Dünyayı kasıp kavuran küresel krizin ülkemizi de etkisi altına aldığı sık sık telaffuz edilirken şöyle bir piyasaya baktığımızda nelerle karşılaştığımıza dikkat çekmeye çalışalım.
Kriz öncesi büyük alış veriş merkezleri için “iğne atsan yere düşmez” ifadesi çok sık kullanılıyordu. Bana kalırsa bu atasözünün geçerliliği kriz süresince de devam ediyor çünkü feryat edildiği gibi ciddi manada bir hareketsizlik görülmüyor.
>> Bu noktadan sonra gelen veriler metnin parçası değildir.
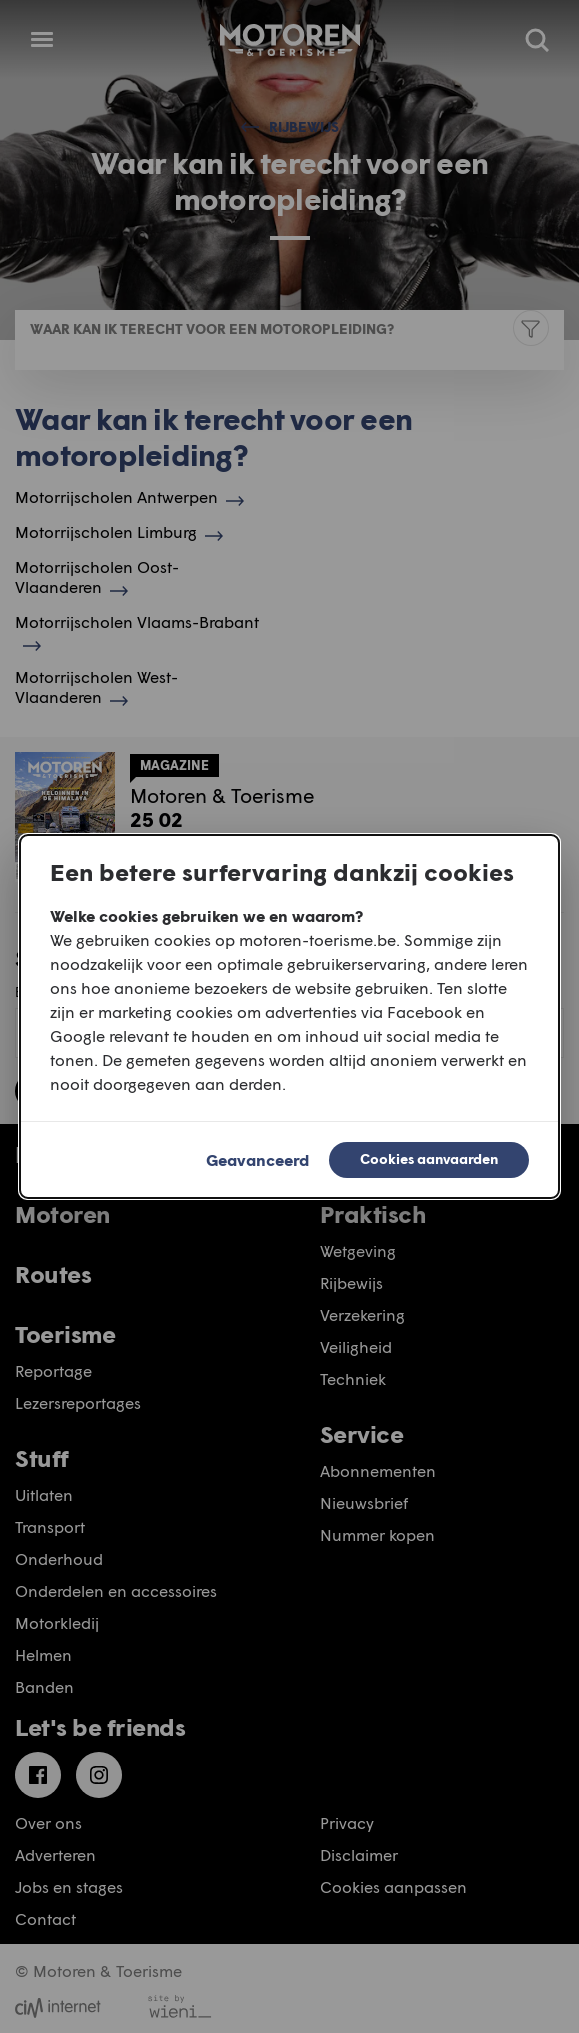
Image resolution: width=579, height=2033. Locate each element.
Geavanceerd (257, 1159)
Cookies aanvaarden (429, 1158)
İzmit kent merkezi yine kalabalık, yine alış veriş merkezleri dolu. Belki bir miktar günlük cirolarında azalma olmuş olabilir ama aslında krizin büyük alış veriş merkezlerince çok abartıldığını düşünüyorum.
Sakın yanlış anlaşılmasın, kriz bir gerçektir ve vardır ve de yaşanıyordur.
Ancak kriz kimler için var o noktaya biraz dikkat çekmek gerekirse.
Kriz, işsizleri, asgari ücret ile çalışanları, dar gelirlileri bırakın vurmayı kasıp kavurdu diyebiliriz.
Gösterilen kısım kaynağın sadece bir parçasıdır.